Like a living, two-person focus group of average Americans who might vote Republican (but don’t always), my parents tell me they like Trump and Carson. And they don’t have much to say about any other candidates. Obviously, I wouldn’t have predicted this a year ago, but it jibes with polls showing those two pulling way ahead of the rest of the Republican pack, all of whom are down in single digits.
The easy answer to the question “So why these two?” is that they raised me and so I could hardly abandon them. But you want to know why Trump and Carson. The easy answer there is “populism,” but it’s worth noting how powerful this populism must be if it inspires people even when manifesting in such varied and vague forms. I mean, consider the differences in temperament, volume, etiquette, philosophy, favorite issues, and ethnicity that would seem to most elite analysts to separate the two men.
And my parents were briefly Perot fans 23 years ago, so they fit the “populist” profile, but what part of populism appeals exactly? They don’t have a history of being particularly anti-Mexican. And Carson’s rise would seem to confound the increasingly shrill insistence on the left that conservatives, possibly Americans in general, are motivated primarily by “white supremacism,” which is the new label for virtually everything the left dislikes, a label that will have to be pasted right over the “white privilege” label from just last year that is now apparently not damning enough.
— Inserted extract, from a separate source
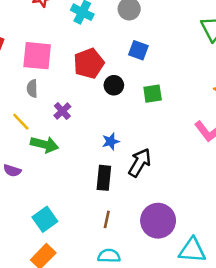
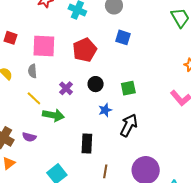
black circle: (114, 85) -> (96, 84), moved
gray semicircle: (32, 88) -> (32, 71), moved
green square: (153, 94) -> (128, 88), moved
black rectangle: (104, 178) -> (87, 143), moved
The left is so in love with leveling accusations of racism that they’ll condescendingly accuse Republican-leaning voters of keeping someone like Carson around just as a token, but that would take either some very Machiavellian forethought on the part of survey respondents or a strange desire to buff their PC credentials even while openly loving the loud anti-PC guy. Seems complicated as an explanation, unless you’re hell-bent on finding sinister motives, which is not usually the best mode of analysis.
So I went ahead and asked my parents how they could like the loudmouth and the soft-spoken doctor at the same time. What is it that they have in common exactly? What makes them the populists? And my parents said something that gives me hope this nation could still end up libertarian. They said Trump and Carson are the only two who don’t sound like politicians who already work for the government.
They’re right, you know. And not just rhetorically. All the other candidates have worked for or closely with government (even Fiorina, who has worked for the CIA and RNC, a combo that Jeb Bush must admire). My parents had kept better track of that distinction, just from noticing tone, than I had, and I’m supposedly the only member of the family who actually wants to get rid of the government.
If my purportedly anti-government brethren among the conservatives and libertarians and I were remotely competent, we’d understand how to harness this kind of populism—anti-government, anti-politician populism—more easily than any other imaginable kind. But in our government-focused society, even the conservatives and libertarians end up sounding like government people—and those of us professionally involved in politics and media internalize our oppression and come to believe that outsiders to the system are impossible or sound hopelessly kooky (as they sometimes are). And, self-hating, we mimic Washingtonian voices.
Yet now the two leading Republicans are men who weren’t even Republicans four years ago. Perhaps in a year and a half they’ll be a president and v.p. who’ve never before held political office. It certainly wasn’t my Plan A, but I admit it’s what you might call an aspirational story.